*ACTION ITEM:*
Lines before the one containing "Soroptimist International South" are excluded; retype that line and all remaining lines of the material exactly.

# # # # #

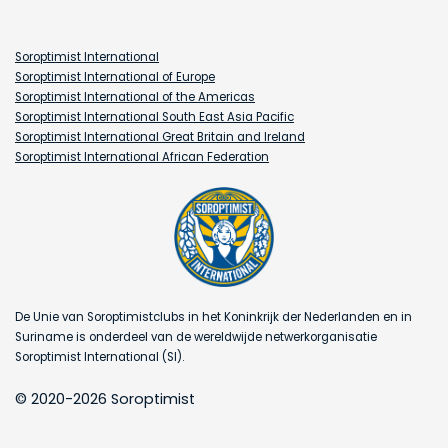
Soroptimist International
Soroptimist International of Europe
Soroptimist International of the Americas
Soroptimist International South East Asia Pacific
Soroptimist International Great Britain and Ireland
Soroptimist International African Federation
De Unie van Soroptimistclubs in het Koninkrijk der Nederlanden en in
Suriname is onderdeel van de wereldwijde netwerkorganisatie
Soroptimist International (SI).
© 2020-2026 Soroptimist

# # # # #

*OUTPUT FOR THIS TASK:*
Soroptimist International South East Asia Pacific
Soroptimist International Great Britain and Ireland
Soroptimist International African Federation
De Unie van Soroptimistclubs in het Koninkrijk der Nederlanden en in
Suriname is onderdeel van de wereldwijde netwerkorganisatie
Soroptimist International (SI).
© 2020-2026 Soroptimist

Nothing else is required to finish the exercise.